Sustentabilidade seletiva e a vitrine quebrada

Neste imbróglio, soma-se ainda o movimento recente de algumas dessas marcas tentarem alinhar suas imagens à agenda ESG — sustentabilidade, ética e transparência. No entanto, segundo Elaini, a lógica do mercado de luxo permanece atrelada à escassez e ao status. “Falar em consumo consciente e ético tem sido uma desafio em termos de coerência”.

Mais do que uma denúncia informal, a estratégia de exposição adotada pela China transforma a vitrine do luxo em campo simbólico de disputa.

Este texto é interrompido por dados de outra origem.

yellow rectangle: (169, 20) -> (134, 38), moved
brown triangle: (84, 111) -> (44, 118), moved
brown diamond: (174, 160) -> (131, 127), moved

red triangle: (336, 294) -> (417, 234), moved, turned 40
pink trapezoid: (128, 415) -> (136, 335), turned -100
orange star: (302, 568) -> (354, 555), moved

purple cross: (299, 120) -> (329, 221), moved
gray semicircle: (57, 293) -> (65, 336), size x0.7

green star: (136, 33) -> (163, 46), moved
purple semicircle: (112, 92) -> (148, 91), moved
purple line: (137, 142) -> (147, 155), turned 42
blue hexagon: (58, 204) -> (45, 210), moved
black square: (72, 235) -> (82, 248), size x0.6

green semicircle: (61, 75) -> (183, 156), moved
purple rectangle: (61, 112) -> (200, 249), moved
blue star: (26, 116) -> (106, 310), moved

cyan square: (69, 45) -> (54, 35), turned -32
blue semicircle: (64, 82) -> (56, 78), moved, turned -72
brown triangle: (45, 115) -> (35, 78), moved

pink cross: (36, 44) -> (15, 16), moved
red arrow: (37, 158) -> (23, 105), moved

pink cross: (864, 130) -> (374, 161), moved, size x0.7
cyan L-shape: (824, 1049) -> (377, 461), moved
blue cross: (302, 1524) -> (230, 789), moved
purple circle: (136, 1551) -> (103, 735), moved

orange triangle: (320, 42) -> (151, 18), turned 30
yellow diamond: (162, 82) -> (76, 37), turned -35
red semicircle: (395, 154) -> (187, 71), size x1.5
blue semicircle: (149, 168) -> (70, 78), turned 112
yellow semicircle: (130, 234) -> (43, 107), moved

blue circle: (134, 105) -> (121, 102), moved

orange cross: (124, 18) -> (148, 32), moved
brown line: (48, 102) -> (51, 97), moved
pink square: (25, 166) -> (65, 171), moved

Com isso, a revelação de que os mesmos produtos que sustentam esse status social são fabricados em larga escala na China fragiliza esse discurso e gera ruído entre consumidores atentos. “Isso evidencia a contradição entre agendas políticas e econômicas especialmente dos EUA, que antes não tiveram de lidar com este tipo de situação”.

Em tempos de guerra econômica, fake news e exposições calculadas, a vitrine do luxo ocidental se torna menos reluzente. A China, sem violar formalmente as regras, passou a jogar com a exposição — e, ao fazer isso, revela que o império da exclusividade repousa sobre bases menos sólidas do que se imaginava.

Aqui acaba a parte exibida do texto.